The pockets of redundancies in 2017 did not create a sudden surge of jobseekers becoming available, as some might have expected, and those that did find themselves out of a job have quickly moved on to other businesses and in most cases have had their pick of roles.
FRAME experienced a notable increase in senior candidates contacting us about their careers in 2017, which prompted us to look deeper into jobseeker dynamics. The survey asked candidates how they would choose to go about finding a new job, with some interesting results.
On average, 43% of architecture and design employees told us that they would choose to hunt for a job personally, 34% would choose to use a recruiter and the remainder would do both. It might be surprising to some that the more experienced the candidate, the more likely they are to use a recruiter.
Darnton added: “These figures are tough reading. When you look at employees with 0 – 5 years’ experience, 26% would prefer to use a recruiter to find a new job, increasing to 37% of those with 6 – 9 years’ experience and again to 41% of those with more than 10 years’ experience.
“The more experienced the candidate, the more likely they are to use a rectuiter"

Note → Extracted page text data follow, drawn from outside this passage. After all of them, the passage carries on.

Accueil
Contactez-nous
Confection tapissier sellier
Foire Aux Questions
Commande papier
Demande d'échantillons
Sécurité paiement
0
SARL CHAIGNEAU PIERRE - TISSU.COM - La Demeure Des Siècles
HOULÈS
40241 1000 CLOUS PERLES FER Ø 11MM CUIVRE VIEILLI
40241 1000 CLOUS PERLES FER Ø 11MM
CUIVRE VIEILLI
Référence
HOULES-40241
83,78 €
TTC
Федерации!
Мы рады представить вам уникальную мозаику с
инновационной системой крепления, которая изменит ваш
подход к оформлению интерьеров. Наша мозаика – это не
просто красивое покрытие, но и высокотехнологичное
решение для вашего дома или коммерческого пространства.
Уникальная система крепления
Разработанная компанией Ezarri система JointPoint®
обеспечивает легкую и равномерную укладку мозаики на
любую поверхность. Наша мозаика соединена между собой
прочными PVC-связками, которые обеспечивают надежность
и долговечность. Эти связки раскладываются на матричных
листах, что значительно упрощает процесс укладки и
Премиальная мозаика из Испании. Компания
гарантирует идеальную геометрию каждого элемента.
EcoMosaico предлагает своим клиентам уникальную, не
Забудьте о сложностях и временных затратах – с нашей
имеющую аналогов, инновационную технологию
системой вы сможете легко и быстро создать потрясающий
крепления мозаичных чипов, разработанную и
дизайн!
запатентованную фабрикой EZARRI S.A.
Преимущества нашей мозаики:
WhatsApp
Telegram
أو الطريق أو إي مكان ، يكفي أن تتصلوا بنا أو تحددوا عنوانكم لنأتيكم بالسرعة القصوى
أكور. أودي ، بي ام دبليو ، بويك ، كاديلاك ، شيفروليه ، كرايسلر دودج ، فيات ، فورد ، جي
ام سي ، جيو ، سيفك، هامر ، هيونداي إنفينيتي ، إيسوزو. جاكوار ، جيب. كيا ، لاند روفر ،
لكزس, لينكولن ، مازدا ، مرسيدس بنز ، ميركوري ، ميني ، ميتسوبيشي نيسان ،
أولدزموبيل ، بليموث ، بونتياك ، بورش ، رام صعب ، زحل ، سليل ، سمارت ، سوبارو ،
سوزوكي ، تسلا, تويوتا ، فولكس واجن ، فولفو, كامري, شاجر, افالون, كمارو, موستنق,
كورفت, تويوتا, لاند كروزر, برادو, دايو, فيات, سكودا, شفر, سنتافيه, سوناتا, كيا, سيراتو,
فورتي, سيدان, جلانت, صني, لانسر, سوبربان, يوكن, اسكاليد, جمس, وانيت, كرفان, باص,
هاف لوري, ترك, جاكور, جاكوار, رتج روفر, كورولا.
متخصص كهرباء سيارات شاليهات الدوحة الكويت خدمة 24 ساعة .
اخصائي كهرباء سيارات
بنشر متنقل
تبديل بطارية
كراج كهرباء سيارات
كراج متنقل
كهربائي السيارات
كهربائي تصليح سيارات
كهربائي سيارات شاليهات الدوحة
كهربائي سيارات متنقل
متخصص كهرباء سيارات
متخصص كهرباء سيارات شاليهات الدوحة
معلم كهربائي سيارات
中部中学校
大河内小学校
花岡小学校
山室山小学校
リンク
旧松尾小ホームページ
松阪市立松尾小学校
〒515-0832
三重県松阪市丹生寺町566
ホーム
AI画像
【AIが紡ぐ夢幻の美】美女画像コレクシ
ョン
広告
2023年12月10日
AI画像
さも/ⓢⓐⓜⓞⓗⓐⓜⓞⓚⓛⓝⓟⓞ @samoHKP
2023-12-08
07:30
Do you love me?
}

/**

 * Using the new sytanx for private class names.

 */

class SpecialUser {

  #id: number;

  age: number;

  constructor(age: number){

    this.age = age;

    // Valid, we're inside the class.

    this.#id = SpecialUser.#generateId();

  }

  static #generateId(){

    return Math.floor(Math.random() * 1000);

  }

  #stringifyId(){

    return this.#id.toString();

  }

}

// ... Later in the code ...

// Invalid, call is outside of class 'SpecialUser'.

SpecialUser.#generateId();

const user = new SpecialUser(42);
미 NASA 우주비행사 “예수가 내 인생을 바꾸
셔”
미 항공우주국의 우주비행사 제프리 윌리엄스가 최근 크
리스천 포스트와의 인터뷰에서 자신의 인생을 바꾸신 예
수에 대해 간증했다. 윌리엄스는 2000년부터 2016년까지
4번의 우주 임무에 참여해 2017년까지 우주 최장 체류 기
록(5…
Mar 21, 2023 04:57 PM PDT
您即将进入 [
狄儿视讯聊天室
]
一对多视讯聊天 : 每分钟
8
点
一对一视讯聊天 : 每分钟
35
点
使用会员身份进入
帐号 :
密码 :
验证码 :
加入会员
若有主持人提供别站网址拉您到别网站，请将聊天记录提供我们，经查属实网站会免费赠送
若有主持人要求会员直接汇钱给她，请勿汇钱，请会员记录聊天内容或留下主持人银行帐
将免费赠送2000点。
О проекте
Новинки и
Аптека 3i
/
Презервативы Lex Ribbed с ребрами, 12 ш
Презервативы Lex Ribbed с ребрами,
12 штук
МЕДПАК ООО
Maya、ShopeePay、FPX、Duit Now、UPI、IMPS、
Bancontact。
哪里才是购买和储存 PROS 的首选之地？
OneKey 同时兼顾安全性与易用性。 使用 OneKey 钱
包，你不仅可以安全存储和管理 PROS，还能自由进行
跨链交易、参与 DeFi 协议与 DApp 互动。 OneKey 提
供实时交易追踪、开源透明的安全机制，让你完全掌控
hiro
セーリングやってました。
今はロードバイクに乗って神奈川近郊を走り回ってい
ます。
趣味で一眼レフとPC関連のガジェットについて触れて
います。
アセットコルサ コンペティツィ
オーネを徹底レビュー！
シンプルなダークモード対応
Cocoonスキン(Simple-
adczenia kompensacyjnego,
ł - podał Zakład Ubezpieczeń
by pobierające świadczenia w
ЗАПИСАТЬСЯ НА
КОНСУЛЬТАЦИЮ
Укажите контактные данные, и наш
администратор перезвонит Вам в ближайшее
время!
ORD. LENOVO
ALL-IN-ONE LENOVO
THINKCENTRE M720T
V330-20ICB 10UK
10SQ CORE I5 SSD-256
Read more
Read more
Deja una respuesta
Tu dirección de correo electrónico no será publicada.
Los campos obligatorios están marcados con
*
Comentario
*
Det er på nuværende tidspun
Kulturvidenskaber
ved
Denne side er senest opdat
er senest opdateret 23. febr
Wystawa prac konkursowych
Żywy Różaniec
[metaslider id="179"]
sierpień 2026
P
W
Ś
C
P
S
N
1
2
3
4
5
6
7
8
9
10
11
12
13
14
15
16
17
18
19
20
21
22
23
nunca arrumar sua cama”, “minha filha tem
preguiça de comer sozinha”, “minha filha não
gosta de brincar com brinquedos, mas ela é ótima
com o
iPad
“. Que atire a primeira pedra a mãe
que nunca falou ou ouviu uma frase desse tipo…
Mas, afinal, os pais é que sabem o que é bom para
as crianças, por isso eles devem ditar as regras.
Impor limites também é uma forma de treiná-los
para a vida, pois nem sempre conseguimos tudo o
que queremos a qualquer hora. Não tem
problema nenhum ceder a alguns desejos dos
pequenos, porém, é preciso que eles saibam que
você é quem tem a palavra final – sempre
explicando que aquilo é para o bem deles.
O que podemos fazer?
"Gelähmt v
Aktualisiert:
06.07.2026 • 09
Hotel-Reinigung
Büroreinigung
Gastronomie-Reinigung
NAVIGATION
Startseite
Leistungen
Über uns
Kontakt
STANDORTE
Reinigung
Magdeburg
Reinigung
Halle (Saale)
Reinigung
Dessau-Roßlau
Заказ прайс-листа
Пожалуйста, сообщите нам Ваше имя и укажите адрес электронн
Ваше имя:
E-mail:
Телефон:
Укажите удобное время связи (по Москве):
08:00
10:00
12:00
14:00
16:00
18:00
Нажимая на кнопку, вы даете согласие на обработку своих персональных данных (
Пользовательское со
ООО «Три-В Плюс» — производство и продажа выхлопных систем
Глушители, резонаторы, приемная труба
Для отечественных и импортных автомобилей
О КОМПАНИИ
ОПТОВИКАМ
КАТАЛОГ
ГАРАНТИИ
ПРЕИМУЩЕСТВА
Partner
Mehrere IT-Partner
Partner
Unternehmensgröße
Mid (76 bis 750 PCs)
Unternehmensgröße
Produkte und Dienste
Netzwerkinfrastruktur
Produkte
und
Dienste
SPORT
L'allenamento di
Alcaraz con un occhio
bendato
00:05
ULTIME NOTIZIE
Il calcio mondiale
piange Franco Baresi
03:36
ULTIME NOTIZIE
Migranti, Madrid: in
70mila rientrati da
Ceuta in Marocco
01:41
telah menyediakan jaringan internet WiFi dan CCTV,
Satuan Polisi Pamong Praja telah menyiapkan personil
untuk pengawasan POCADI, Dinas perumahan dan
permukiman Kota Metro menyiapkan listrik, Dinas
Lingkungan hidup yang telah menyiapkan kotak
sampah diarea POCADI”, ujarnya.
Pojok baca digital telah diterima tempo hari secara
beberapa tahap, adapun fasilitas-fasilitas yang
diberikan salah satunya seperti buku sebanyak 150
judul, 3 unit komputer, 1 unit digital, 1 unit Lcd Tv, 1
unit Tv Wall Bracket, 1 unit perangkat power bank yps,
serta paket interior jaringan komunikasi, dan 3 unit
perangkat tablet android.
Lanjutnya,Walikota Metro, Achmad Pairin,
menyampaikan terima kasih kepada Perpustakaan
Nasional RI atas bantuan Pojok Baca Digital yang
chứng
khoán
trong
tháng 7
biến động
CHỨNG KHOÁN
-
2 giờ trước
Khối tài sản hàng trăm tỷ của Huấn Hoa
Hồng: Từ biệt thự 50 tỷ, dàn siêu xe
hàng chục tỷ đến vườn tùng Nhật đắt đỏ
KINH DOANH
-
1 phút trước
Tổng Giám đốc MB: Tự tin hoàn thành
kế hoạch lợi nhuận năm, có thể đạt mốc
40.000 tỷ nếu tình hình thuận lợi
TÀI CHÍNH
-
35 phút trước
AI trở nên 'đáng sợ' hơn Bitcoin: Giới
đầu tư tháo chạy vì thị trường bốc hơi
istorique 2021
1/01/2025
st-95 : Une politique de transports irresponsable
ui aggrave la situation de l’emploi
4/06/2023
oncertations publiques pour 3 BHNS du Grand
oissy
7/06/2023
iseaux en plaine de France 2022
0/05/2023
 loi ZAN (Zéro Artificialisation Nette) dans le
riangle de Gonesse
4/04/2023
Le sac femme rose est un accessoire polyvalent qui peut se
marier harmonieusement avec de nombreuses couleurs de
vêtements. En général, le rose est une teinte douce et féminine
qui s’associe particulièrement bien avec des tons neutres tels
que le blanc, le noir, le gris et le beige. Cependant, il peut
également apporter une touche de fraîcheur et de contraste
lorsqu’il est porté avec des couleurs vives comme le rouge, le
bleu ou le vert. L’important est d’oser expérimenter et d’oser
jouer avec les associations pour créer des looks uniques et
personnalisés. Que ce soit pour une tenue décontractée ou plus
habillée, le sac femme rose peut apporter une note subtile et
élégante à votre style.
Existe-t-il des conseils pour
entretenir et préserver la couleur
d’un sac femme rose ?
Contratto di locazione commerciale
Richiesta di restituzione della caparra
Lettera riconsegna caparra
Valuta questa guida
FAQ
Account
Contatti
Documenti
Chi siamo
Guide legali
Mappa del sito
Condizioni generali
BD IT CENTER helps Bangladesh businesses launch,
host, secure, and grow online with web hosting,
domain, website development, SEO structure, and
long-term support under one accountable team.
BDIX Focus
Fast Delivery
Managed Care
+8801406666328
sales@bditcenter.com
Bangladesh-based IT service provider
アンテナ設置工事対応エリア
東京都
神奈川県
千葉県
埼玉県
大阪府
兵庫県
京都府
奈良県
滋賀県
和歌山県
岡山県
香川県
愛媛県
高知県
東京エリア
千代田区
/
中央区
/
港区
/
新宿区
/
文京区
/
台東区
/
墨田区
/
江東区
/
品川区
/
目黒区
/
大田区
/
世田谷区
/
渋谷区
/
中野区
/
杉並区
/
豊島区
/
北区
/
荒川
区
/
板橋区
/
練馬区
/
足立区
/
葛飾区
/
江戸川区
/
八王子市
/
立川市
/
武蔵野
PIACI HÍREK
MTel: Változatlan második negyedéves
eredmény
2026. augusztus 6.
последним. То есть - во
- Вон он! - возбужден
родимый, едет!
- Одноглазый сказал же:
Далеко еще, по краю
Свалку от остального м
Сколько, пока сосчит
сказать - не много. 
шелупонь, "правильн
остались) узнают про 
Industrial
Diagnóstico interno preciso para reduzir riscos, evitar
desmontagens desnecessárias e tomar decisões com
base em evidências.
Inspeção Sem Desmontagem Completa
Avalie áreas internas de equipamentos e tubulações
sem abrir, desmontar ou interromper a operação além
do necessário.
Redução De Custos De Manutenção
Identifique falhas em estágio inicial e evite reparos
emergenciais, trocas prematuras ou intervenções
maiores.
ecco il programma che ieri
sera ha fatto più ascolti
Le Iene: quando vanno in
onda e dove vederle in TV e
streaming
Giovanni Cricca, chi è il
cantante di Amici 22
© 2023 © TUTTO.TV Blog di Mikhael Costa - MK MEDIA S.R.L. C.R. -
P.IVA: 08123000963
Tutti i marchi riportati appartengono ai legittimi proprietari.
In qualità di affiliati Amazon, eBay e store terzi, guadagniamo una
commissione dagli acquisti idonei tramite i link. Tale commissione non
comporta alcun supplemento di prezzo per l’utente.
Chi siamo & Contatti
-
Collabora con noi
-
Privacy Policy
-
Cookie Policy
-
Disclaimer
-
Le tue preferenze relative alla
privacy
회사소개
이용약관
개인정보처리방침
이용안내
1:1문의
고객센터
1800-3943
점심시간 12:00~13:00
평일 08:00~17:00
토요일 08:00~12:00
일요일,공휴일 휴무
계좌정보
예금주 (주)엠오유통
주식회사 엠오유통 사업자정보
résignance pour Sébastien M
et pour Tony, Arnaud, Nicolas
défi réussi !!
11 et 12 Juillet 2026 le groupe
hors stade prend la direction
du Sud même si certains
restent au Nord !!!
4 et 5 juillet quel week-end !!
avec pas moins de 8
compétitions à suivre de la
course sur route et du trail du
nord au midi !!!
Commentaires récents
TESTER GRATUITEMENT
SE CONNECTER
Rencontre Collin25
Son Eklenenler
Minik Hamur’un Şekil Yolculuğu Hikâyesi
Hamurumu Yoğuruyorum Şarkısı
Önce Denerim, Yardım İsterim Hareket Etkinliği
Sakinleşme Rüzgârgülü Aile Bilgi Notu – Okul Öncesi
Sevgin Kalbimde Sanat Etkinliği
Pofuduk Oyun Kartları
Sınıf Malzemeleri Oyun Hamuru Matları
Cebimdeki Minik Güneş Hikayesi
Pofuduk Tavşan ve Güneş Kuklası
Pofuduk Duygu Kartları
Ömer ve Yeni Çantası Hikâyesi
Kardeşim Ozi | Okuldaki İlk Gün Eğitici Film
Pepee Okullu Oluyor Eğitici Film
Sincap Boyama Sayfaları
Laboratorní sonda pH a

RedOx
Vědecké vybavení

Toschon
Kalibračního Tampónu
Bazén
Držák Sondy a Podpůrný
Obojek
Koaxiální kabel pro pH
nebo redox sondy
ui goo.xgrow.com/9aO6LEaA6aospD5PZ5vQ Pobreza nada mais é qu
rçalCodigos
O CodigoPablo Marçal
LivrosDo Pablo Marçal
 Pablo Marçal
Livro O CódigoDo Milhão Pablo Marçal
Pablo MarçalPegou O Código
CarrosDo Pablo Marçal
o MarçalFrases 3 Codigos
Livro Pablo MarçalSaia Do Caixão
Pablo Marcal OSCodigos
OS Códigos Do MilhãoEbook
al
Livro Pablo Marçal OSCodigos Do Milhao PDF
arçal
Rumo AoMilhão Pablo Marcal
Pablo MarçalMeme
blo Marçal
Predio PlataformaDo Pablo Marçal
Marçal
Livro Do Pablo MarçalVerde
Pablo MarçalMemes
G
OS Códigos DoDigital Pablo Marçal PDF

It appears that with experience, architects and designers are telling us that it’s not practical to research the hundreds of practice’s websites and job boards, apply for all of the jobs available at a point in time, attend multiple interviews and would prefer to use a recruiter to do some of the hard work for them, answer their questions in advance and to select vacancies which are suitable for them.
BENCHMARKING FACT! COMPARED TO THE ENGINEERING SECTOR, WHERE 52% OF JOBSEEKERS WOULD USE A RECRUITER TO FIND THEIR NEXT JOB, IN ARCHITECTURE AND DESIGN ONLY 34% OF CANDIDATES WOULD USE A RECRUITER.
BREAKING NEWS; not all recruiters are good! 66% of respondents said that their perception of recruiters was that ‘some are good’, 9% thought recruiters are ‘unprofessional’ and 9% deemed recruiters to be a ‘necessary evil’ only 5% thought that recruiters ‘added value’ to them. Darnton commented: “There are very good and very bad recruiters in every industry which is no different for architecture and design. For the first time, we have a number to put to it and it looks like architecture and design recruitment has an image problem.”
“From a candidate perspective, if planning to use a recruiter; do your research, find a credible consultant, understand their specialism, the types of companies they work with, make sure you like them and feel comfortable with putting your name in their hands.”
“With 43% of candidates opting to find a job directly, becoming an ‘employer of choice’ to prospective employees will become an ever more prominent phrase, or at least it should be” says Darnton. “With so many similar companies clustered together, very few practices are promoting their uniqueness effectively.”